Some romantic comedy movies can charm us even though they fall into myriad genre clichés, and “Falling Inn Love”, which was released on Netflix two days ago, is one of such cases. Right from its very title, you can clearly discern what you should expect from it, and it exactly does as much as expected without a lot of surprise, but, at least, it has enough charm and humor to make us overlook its many conventional aspects for a while.
In the beginning, we see how its heroine begins another busy day of her daily life. As your average young, ambitious career woman, Gabriela (Christian Milian) is ready for what will be a big moment for her career, but she only comes to learn that her presentation is canceled by her insensitive boss at the last minute, and she does not get much comfort or consolation from her hunky boyfriend, who is too selfish to be willing to move onto the next stage of their relationship.
And then there comes another downturn for Gabriela. A few days later, her company is suddenly shut down, so she has to look for another job out there, but she soon gets frustrated as finding any suitable job position. In addition, she eventually comes to realize that her relationship with her boyfriend has been going nowhere, so she decides to break up with him, though she subsequently becomes quite depressed about that.

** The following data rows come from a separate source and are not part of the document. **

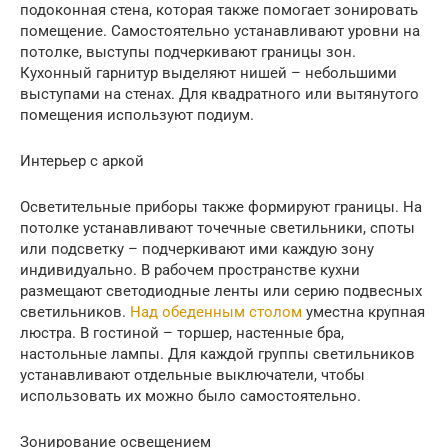
подоконная стена, которая также помогает зонировать
помещение. Самостоятельно устанавливают уровни на
потолке, выступы подчеркивают границы зон.
Кухонный гарнитур выделяют нишей – небольшими
выступами на стенах. Для квадратного или вытянутого
помещения используют подиум.
Интерьер с аркой
Осветительные приборы также формируют границы. На
потолке устанавливают точечные светильники, споты
или подсветку – подчеркивают ими каждую зону
индивидуально. В рабочем пространстве кухни
размещают светодиодные ленты или серию подвесных
светильников.
Над обеденным столом
уместна крупная
люстра. В гостиной – торшер, настенные бра,
настольные лампы. Для каждой группы светильников
устанавливают отдельные выключатели, чтобы
использовать их можно было самостоятельно.
Зонирование освещением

While mired in misery and melancholy, Gabriela comes across an Internet advertisement on some small inn located in a rural region of New Zealand. All she has to do is writing and then submitting a short essay on why she wants to have it, so she later decides to give a shot to that, and then, what do you know, she is notified on the very next day that she is now its owner.
Of course, owning an inn is the last thing she wants right now, so Gabriela soon goes to New Zealand for taking care of the matter, but, not so surprisingly, the situation is not exactly ideal for her to say the least. When she finally arrives at a small remote town where the inn is located, she is horrified to discover how derelict it has been for years since the death of an old lady who managed it, and, needless to say, her first day at the inn is quite eventful for numerous reasons including one naughty stray goat inhabiting there.
Nevertheless, Gabriela is not daunted by this circumstance at all, so she soon embarks on planning the renovation of her inn, and she comes to get some help from a bunch of nice town people. For instance, there is an avuncular hardware store owner ready to supply anything requested by her, and then there is a cheerful lady running a local gardening shop, and there is also a delightful gay couple whose cafe/diner is one of the most popular spots in the town.
In case of a young contractor named Jake (Adam Demos), this handsome dude is surely the one whom Gabriela may really need more than anyone else for her renovation project, but she does not want to work with him much mainly because their Meet Cute moment was not so pleasant. She tries to avoid him as much as possible, but she only finds herself coming across him again and again because, well, they are in a pretty small town.
It is not much of a spoiler to tell you that 1) Gabriela eventually agrees to hire Jake, 2) he shows her what a nice guy he is besides the value of old things worthwhile to be preserved, and 3) she responds to him with growing affection while also coming to like the town far more than she ever imagined. These and other thing in the screenplay by Elizabeth Hackett and Hilary Galanoy are presented in very predictable ways, but the movie keeps the plot rolling under its lightweight mood, and it also manages to glide through several expected moments during its last act, where our heroine eventually has to make a couple of important decisions for what really matters to her most.
It surely helps that Christina Milian and Adam Demos are appealing in their likable performance while clicking well with each other on the screen. In addition to looking believable in their characters’ initial obliviousness to mutual attraction, they are also convincing as their characters tentatively get closer to each other later in the story, and their eventual romantic moments are beautifully accompanied with several crisp landscape shots provided by cinematographer Dave Garbett, which may make you want to travel to New Zealand someday.
Like any good romantic comedy films, the movie has a substantial amount of humor and personality, and that mainly comes from a number of colorful supporting characters, who are mostly broad archetypes but are amusing and lovable thanks to a bunch of solid supporting performers surrounding Milian and Demos. Ann Jullienne, Claire Chitham, Blair Strang, and William Walker have a fun with their respective roles, and the special mention goes to that goat in the film, which steals the show as required whenever it appears on the screen.
“Falling Inn Love” is directed by Roger Kumble, who debuted with “Crucial Intentions” (1999) 20 years ago. Although the overall result is a rather mild compared to the slick and trashy sexual tension of “Cruel Intentions”, Kumble did a competent job on the whole, and I was amused and entertained enough to accept those clichéd moments in the film. It is not something you must watch right now, but it will probably satisfy you if you just want to kill your free time on Sunday afternoon.